Day after day, the newspaper came. And day after day, I read news online. I didn't even bother to peel the paper out of its usually damp plastic wrapper. When neighbors started to complain about the pile of papers outside my door, I started tossing the papers on my balcony. The pile grew and grew. When company came over, I shoveled the papers into my storage closet. And when I finally moved out, I found my papers had at least been used by someone -- a nest of rats had made a lovely little home for the winter.
*You're looking at a digital newsstand created by Scott Walker.
This has been a topic bubbling up to the top of my mind recently, with Google and Yahoo partnering with papers to sell ads , the Trib running matress man ads on the front page, Scoble declaring newspapers dead, and every industry 'expert' giving their advice on how to survive on the net. But still, it seems that the core dilemma isn't being addressed.
First, the NEWS isn't dead:
The Size of Media's Audience: (source)
Print's audience is dwindling, but it's online audience is soaring. Obviously, the audience is just shifting ...
So what's the problem?
Well, the problem is that print ad revenues make up close to 70%-80% of a paper's total revenue, while online contributes only about 6% today. Online advertising revenue has been growing at a fantastic rate, 20%-30% a year in some cases, but every year the audience is shifting to a less profitable medium for newspaper companies. The question may not be how to survive the long term shift, but how to survive this short term profit loss.
(sources: mediapost, nytimes)
If that's the case, selling ads on the front page may not be a terrible idea in the short term -- to cover the cost of the shifting audience until online ads mature.
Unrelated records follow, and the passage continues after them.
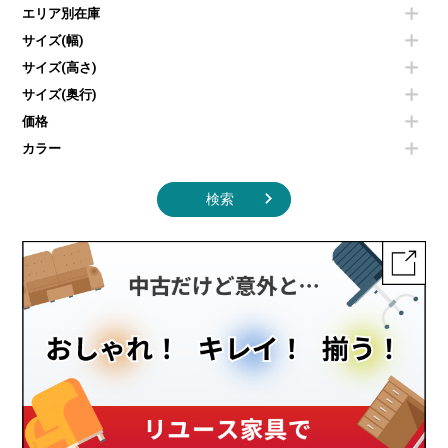
カフェテーブル
食器棚・キッチンキャビネット
エリア別在庫
液晶テレビ・モニター類
ベンチ・スツール
カタログスタンド
エアコン
ソファ
サイズ(幅)
オフィスアクセサリーその他
照明機器
シェルフ
サイズ(高さ)
掃除機
ダストボックス（ゴミ箱）
サイズ(奥行)
季節家電
インテリア家具その他
その他キッチン家電・オフィス家電
価格
カラー
検索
But it's a solution for the most optimistic outcome -- an outcome that predicts:
- every print reader will move online -- this isn't going to happen. Every year the average age of a print reader gets older and younger readers just aren't there to slow this trend.
- every print reader will remain loyal, a Chicago Tribune daily reader will log on to chicagotribune.com -- ha, good luck, have you ever heard of news aggregation, rss readers or digg?
- online ad revenue will grow to match print revenue, quickly -- fat chance, especially if the first two don't come true.
Junking up the paper with more ads is a slippery slope, especially in a world judged in objectivity -- what's next, the Chicago Tribune, sponsored by Nike? Instead of bullet points - swooshes, instead of plastic wrap - shoe strings, instead of real news - game highlights and the performance enhancing quality of mesh shorts?
This is your chance -- don't let it pass. This is the opportunity for the shakeup that old media needs -- a chance to become leaner, to become more efficient, and a chance to win market share on fertile new ground. Win on local content -- local politics, local government, local arts and local events -- foster local communities, offer free dailies and host local events.
Print isn't dead -- but the old ways of doing business are definitely on the endangered species list.